Eric Homenick posted a criticism of La Mesa’s leadership and media coverage of the La Mesa riot Saturday in one of the La Mesa Happenings Facebook groups and asked, “Why are we being left in the dark as the flames grow brighter?”
I’ve noticed various media and politicians of both parties describing the events in La Mesa on May 30 as a peaceful group of daytime protesters who were replaced by a different group of rioters at night.
How truthful is this?
Are these separate groups of rioters so well organized that in every riot in every city across the country they seamlessly transition from the group of protesters in the exact same location and switch places as soon as the sun sets?
There weren’t two groups of people who visited La Mesa Saturday. There were hundreds. From 2 pm to 7 pm I saw a steady stream of people walking to join the assembly and online videos show others streaming in throughout the night. The protests and riots were both collections of individuals, not two distinct monolithic groups.
Of course there are people who weren’t at the protest and only come out at night to steal, kill and destroy. But that doesn’t say anything about the protest. Shouldn’t what happened at the protest determine how we characterize it?
Mayor Arapostathis said the model of peaceful protest was followed. What is this model? Was it really followed?
Can we disassociate the hundreds of mainstream daytime protesters who surrounded the armored police vehicle in the police station parking lot, preventing it from protecting people whose lives might be in jeopardy, from the smaller group of dozens of protesters who then started throwing rocks at it? I assume nobody would call rock throwing peaceful.
If you or I restricted an innocent person’s freedom of movement in a parking lot (or on the street) wouldn’t we be guilty of the crime of false imprisonment? I’m sure police officers get the same protection if not more. If this crowd of protesters committed that crime I don’t see how we can call them peaceful.
I wonder how all the police officers who weren’t protected by an armored vehicle and had rocks injure them at the height of the protest feel about the mayor calling it peaceful.
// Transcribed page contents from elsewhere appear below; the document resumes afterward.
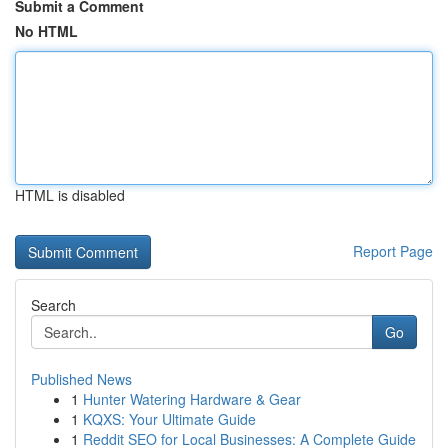
Submit a Comment
No HTML
HTML is disabled
Report Page
Search
Go
Published News
1
Hunter Watering Hardware & Gear
1
KQXS: Your Ultimate Guide
1
Reddit SEO for Local Businesses: A Complete Guide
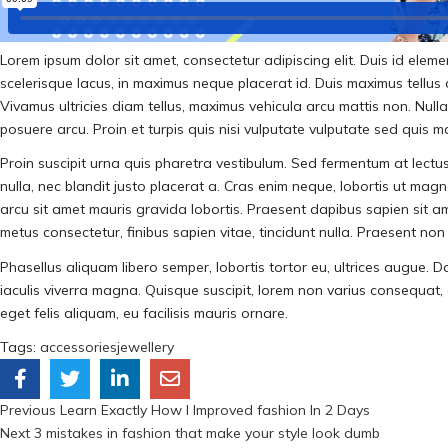
Lorem ipsum dolor sit amet, consectetur adipiscing elit. Duis id ele
scelerisque lacus, in maximus neque placerat id. Duis maximus tellus at 
Vivamus ultricies diam tellus, maximus vehicula arcu mattis non. Nul
posuere arcu. Proin et turpis quis nisi vulputate vulputate sed quis 
Proin suscipit urna quis pharetra vestibulum. Sed fermentum at lectus 
nulla, nec blandit justo placerat a. Cras enim neque, lobortis ut magna
arcu sit amet mauris gravida lobortis. Praesent dapibus sapien sit a
metus consectetur, finibus sapien vitae, tincidunt nulla. Praesent non u
Phasellus aliquam libero semper, lobortis tortor eu, ultrices augue. D
iaculis viverra magna. Quisque suscipit, lorem non varius consequat, au
eget felis aliquam, eu facilisis mauris ornare.
Tags:
accessories
jewellery
Previous
Learn Exactly How I Improved fashion In 2 Days
Next
3 mistakes in fashion that make your style look dumb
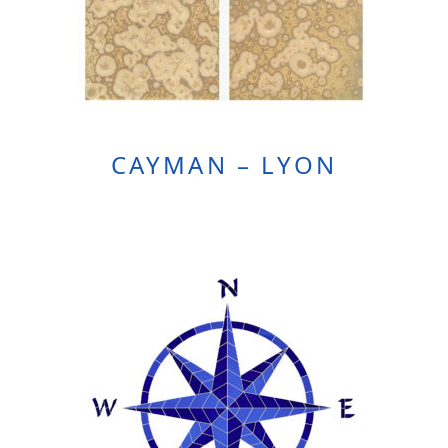
CAYMAN – LYON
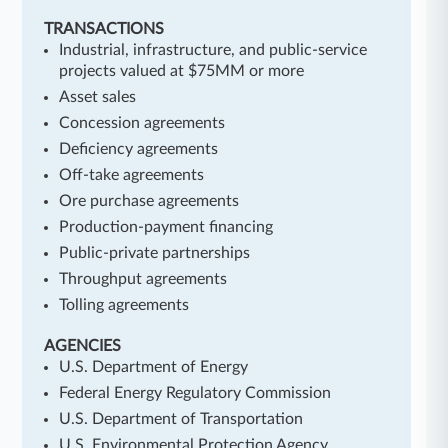
TRANSACTIONS
Industrial, infrastructure, and public-service
projects valued at $75MM or more
Asset sales
Concession agreements
Deficiency agreements
Off-take agreements
Ore purchase agreements
Production-payment financing
Public-private partnerships
Throughput agreements
Tolling agreements
AGENCIES
U.S. Department of Energy
Federal Energy Regulatory Commission
U.S. Department of Transportation
U.S. Environmental Protection Agency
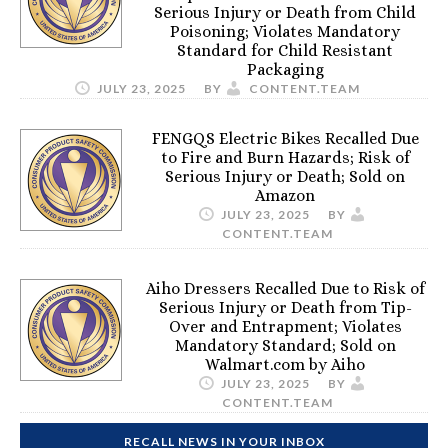
Serious Injury or Death from Child
Poisoning; Violates Mandatory
Standard for Child Resistant
Packaging
JULY 23, 2025
BY
CONTENT.TEAM
FENGQS Electric Bikes Recalled Due
to Fire and Burn Hazards; Risk of
Serious Injury or Death; Sold on
Amazon
JULY 23, 2025
BY
CONTENT.TEAM
Aiho Dressers Recalled Due to Risk of
Serious Injury or Death from Tip-
Over and Entrapment; Violates
Mandatory Standard; Sold on
Walmart.com by Aiho
JULY 23, 2025
BY
CONTENT.TEAM
RECALL NEWS IN YOUR INBOX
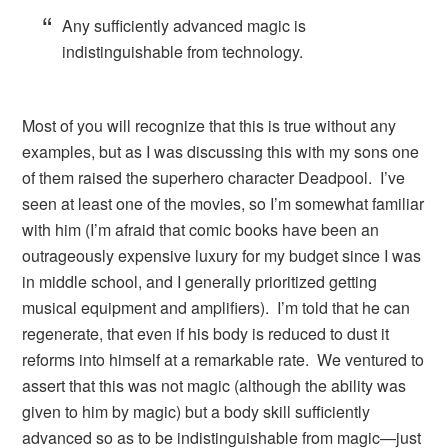
Any sufficiently advanced magic is
indistinguishable from technology.
Most of you will recognize that this is true without any
examples, but as I was discussing this with my sons one
of them raised the superhero character Deadpool. I’ve
seen at least one of the movies, so I’m somewhat familiar
with him (I’m afraid that comic books have been an
outrageously expensive luxury for my budget since I was
in middle school, and I generally prioritized getting
musical equipment and amplifiers). I’m told that he can
regenerate, that even if his body is reduced to dust it
reforms into himself at a remarkable rate. We ventured to
assert that this was not magic (although the ability was
given to him by magic) but a body skill sufficiently
advanced so as to be indistinguishable from magic—just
An elderly man was attacked by a group of violent protesters in broad daylight in the police station parking lot. A group of peaceful protesters can be credited with saving him from serious injury or death. It’s not an easy question to answer. If the protest is labeled violent, those individuals are unfairly maligned.
Why do people feel the need to attribute either categorical label, peaceful or violent? I say leave out the labels and say what happened, whether good or bad.
And what about the stampede across a police barricade and blocking traffic on I-8? That was a majority of the protesters. Is that a peaceful act? Some media showed pictures of hundreds of protesters blocking the interstate and surrounding law enforcement officers and called it peaceful.
Is it peaceful to play rap songs about killing cops or hold signs that say “F Pigs?” That hardly seems “free from disturbance.” Maybe the terms “non-violent” and “peaceful” should be distinguished. You can be non-violent and create quite a disturbance.
Many protesters are frustrated with the violence and mayhem that are clouding their message.. It seems they need to recognize the truth of the problem before they can fix it, whether that be changing their own tactics or managing or limiting the people who join them or if they cannot prevent the violence maybe they should cancel protests until the riots stop. Any honest observer has to recognize the riots are stemming from the protests.
A small group of protesters in Santee is taking a step in that direction. They have incorporated an anti-riot message with their anti-police brutality message.
By the way, It seems civic centers and especially police stations should reconsider surrounding their property with softball size rocks. Seems if they want to use rocks for landscaping they should either be too big to lift up or little pebbles.